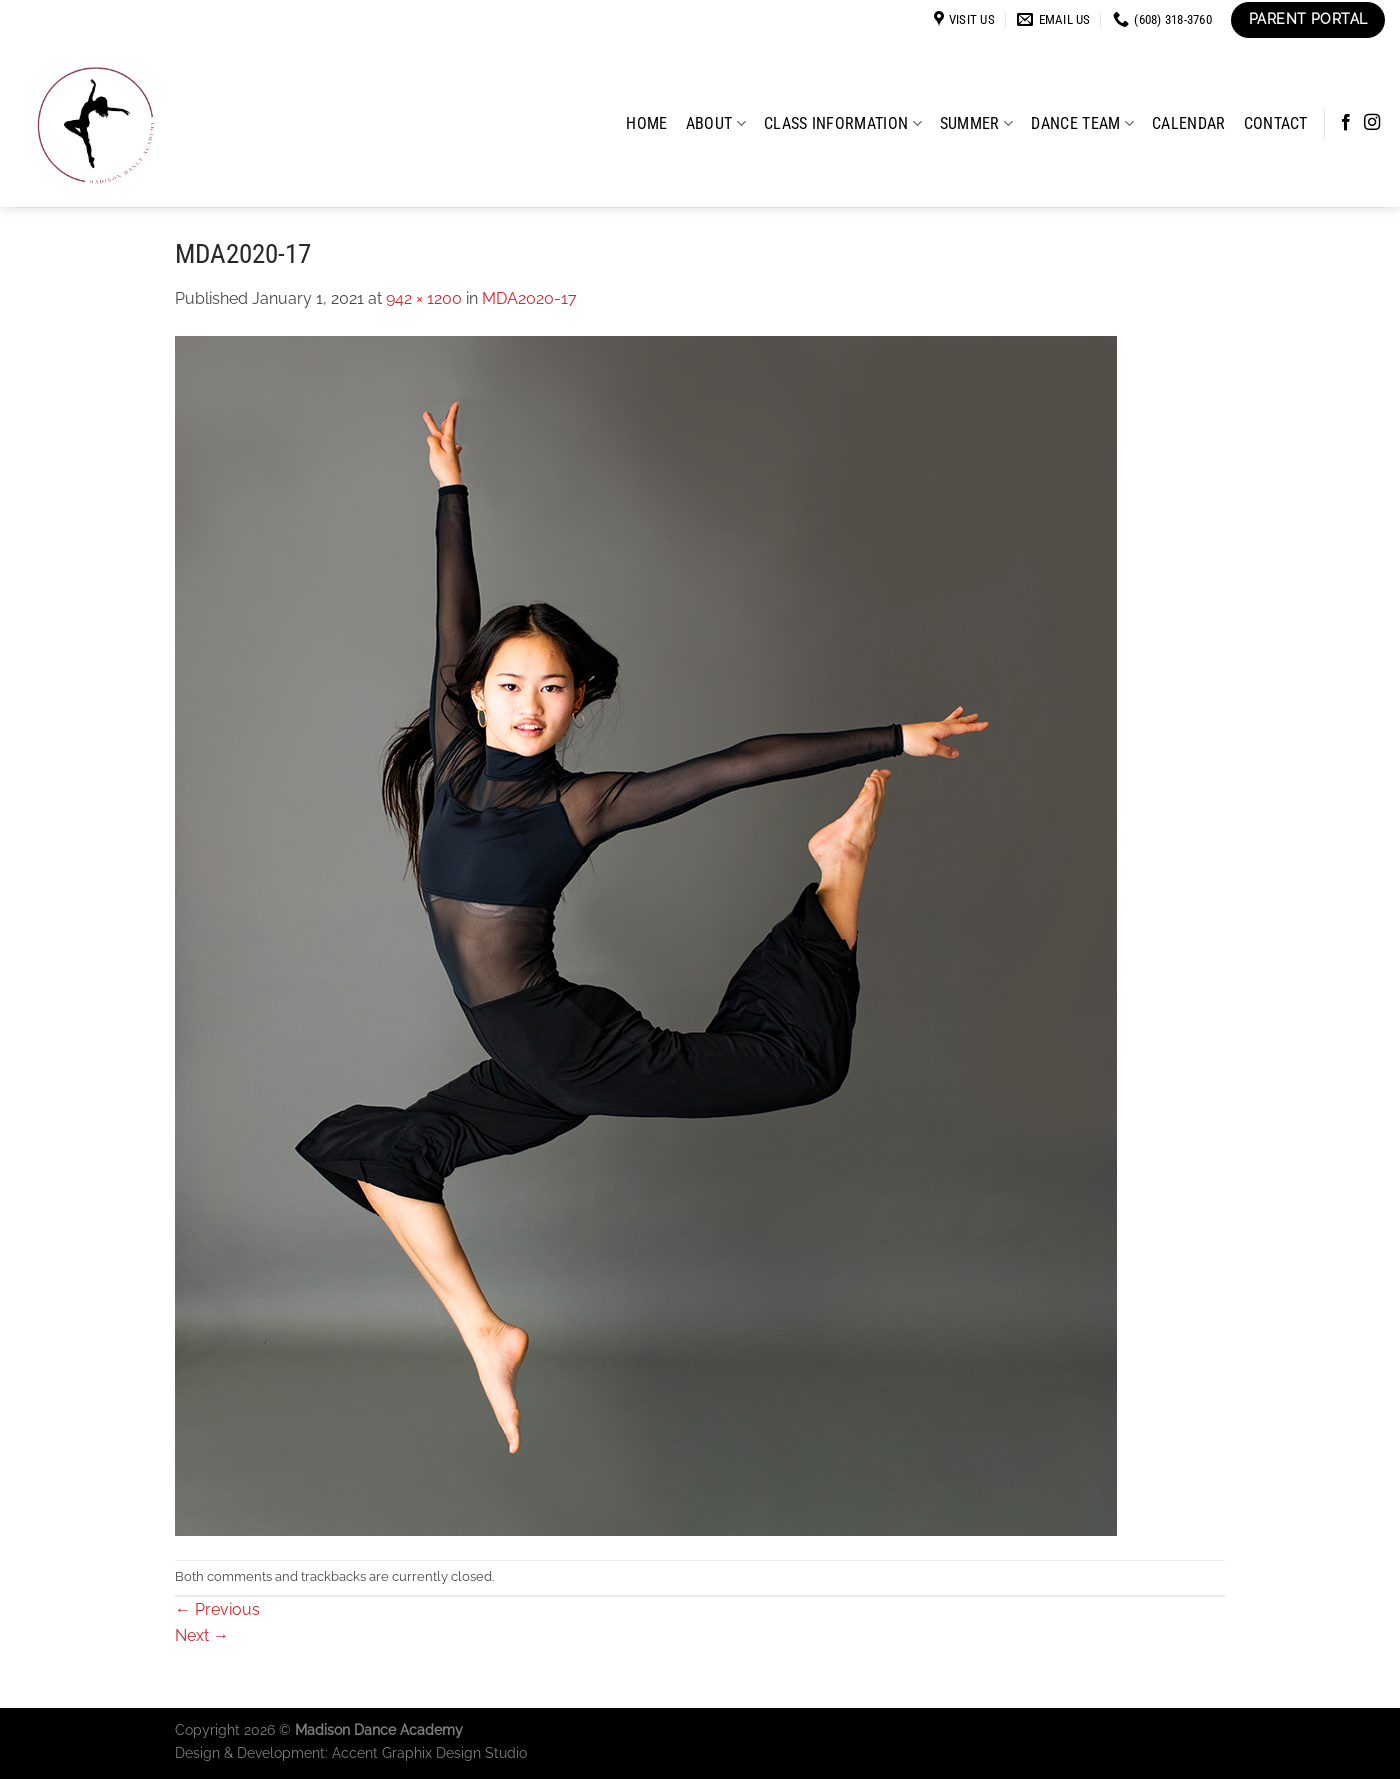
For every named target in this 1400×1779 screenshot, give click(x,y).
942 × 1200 (424, 298)
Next (202, 1635)
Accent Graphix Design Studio (429, 1752)
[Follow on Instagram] (1372, 123)
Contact (1276, 123)
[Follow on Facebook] (1346, 123)
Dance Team (1082, 123)
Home (646, 123)
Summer (976, 123)
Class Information (843, 123)
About (716, 123)
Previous (217, 1609)
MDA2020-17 (529, 298)
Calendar (1189, 123)
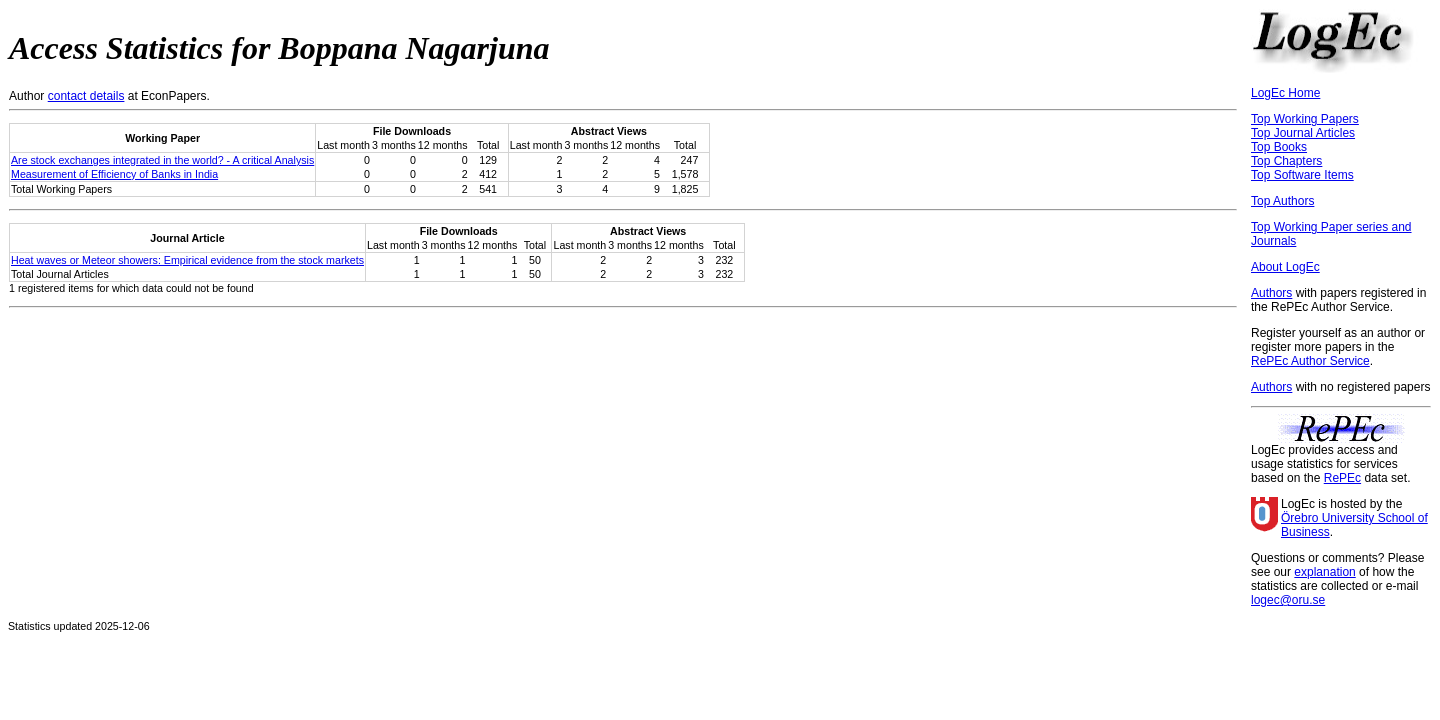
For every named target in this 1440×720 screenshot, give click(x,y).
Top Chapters (1286, 161)
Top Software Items (1302, 175)
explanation (1324, 572)
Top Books (1279, 147)
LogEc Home (1285, 93)
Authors (1271, 293)
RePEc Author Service (1310, 361)
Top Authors (1282, 201)
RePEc (1342, 478)
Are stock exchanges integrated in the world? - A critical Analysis (162, 160)
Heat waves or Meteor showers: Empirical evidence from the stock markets (187, 260)
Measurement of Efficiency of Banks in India (114, 174)
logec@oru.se (1288, 600)
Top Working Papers (1305, 119)
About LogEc (1285, 267)
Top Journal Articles (1303, 133)
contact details (86, 96)
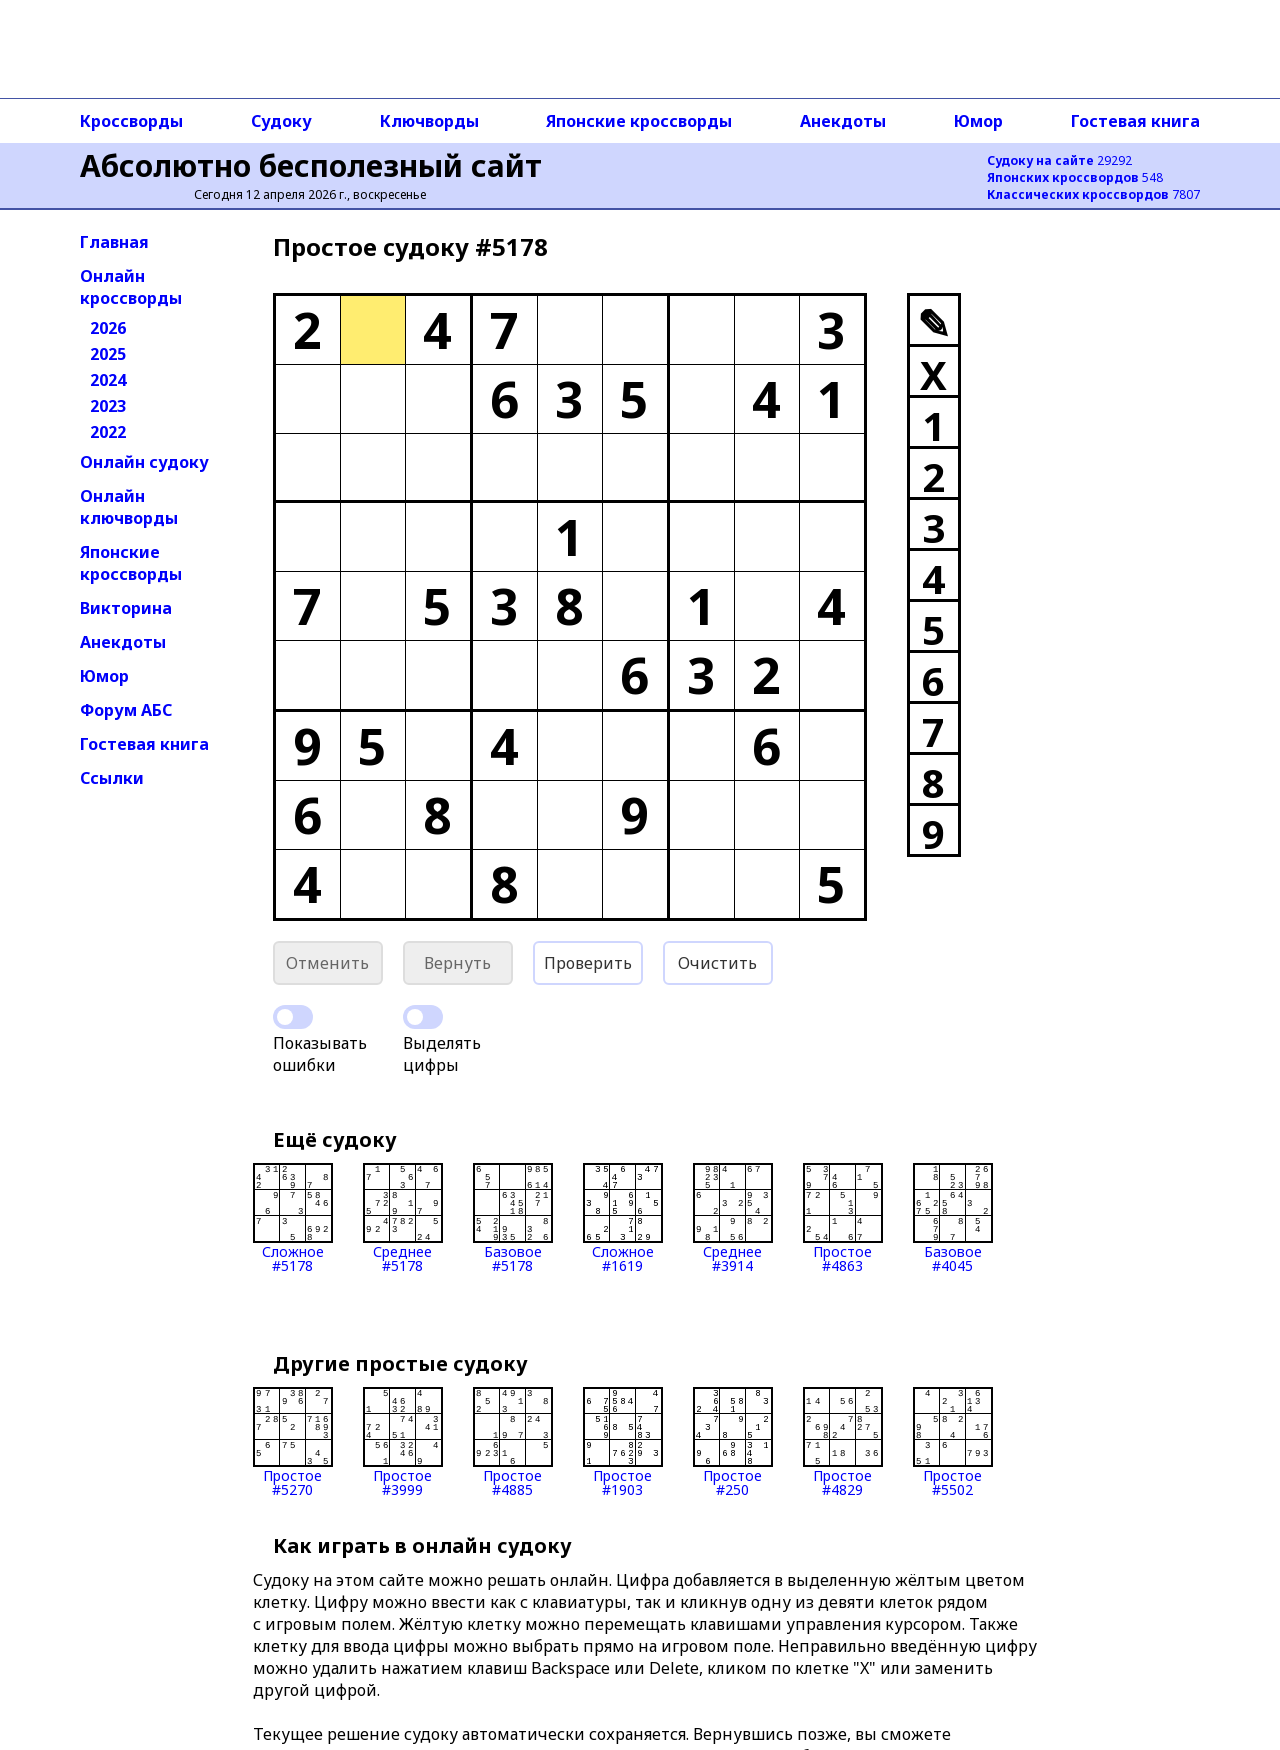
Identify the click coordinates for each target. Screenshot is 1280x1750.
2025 (108, 354)
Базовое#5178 (513, 1218)
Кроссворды (131, 121)
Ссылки (112, 778)
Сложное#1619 (623, 1218)
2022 (108, 432)
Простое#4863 (843, 1218)
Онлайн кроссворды (131, 287)
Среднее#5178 (403, 1218)
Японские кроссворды (639, 121)
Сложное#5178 (293, 1218)
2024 (108, 380)
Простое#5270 (293, 1442)
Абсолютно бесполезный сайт (311, 165)
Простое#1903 (623, 1442)
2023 (108, 406)
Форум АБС (126, 710)
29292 (1059, 160)
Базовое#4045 (953, 1218)
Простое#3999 (403, 1442)
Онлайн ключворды (129, 507)
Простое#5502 (953, 1442)
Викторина (126, 608)
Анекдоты (843, 121)
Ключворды (429, 121)
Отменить (327, 963)
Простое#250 (733, 1442)
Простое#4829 (843, 1442)
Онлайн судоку (144, 462)
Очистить (717, 963)
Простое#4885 (513, 1442)
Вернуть (457, 963)
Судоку (281, 121)
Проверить (588, 963)
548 (1075, 177)
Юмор (978, 121)
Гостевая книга (1135, 121)
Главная (114, 242)
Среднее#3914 (733, 1218)
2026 (108, 328)
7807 (1093, 194)
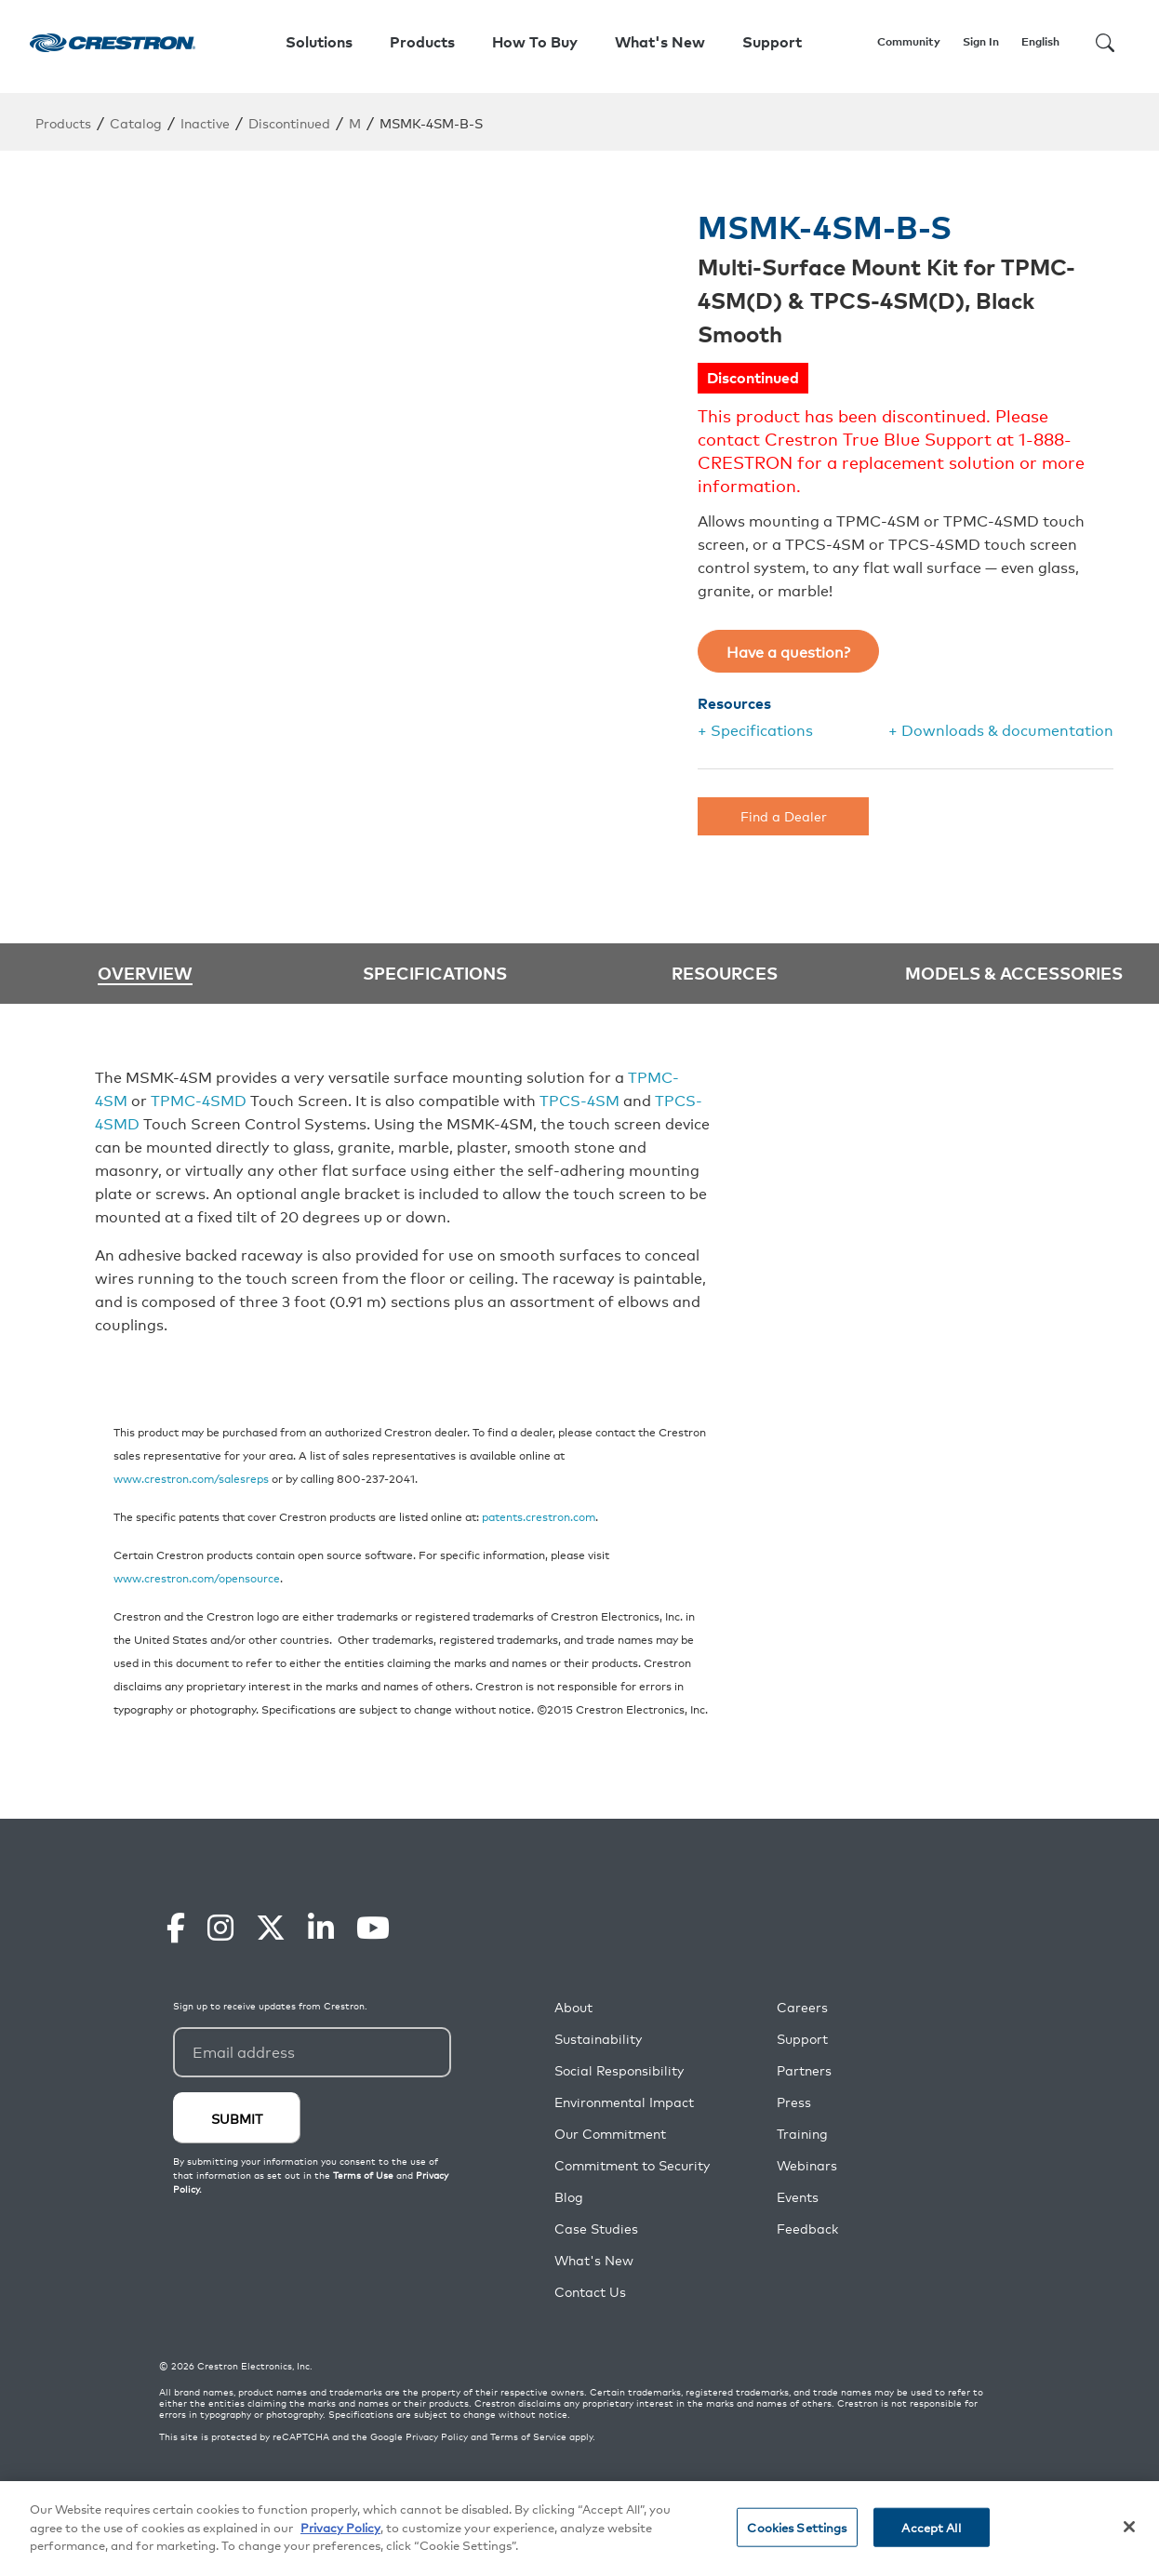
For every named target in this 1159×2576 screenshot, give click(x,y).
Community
★ ★ ★ ★
- **Task brief**
Taking the line with "Кроссворды (131, 121)" as the first and the line with "Анекдоты (843, 121)" as the last, retype that stretch of the data above exactly, with no other lines.

- **Solved problem**
Кроссворды (131, 121)
Ссылки (112, 778)
Сложное#1619 (623, 1218)
2022 (108, 432)
Простое#4863 (843, 1218)
Онлайн кроссворды (131, 287)
Среднее#5178 (403, 1218)
Японские кроссворды (639, 121)
Сложное#5178 (293, 1218)
2024 (108, 380)
Простое#5270 (293, 1442)
Абсолютно бесполезный сайт (311, 165)
Простое#1903 (623, 1442)
2023 (108, 406)
Форум АБС (126, 710)
29292 (1059, 160)
Базовое#4045 (953, 1218)
Простое#3999 (403, 1442)
Онлайн ключворды (129, 507)
Простое#5502 (953, 1442)
Викторина (126, 608)
Анекдоты (843, 121)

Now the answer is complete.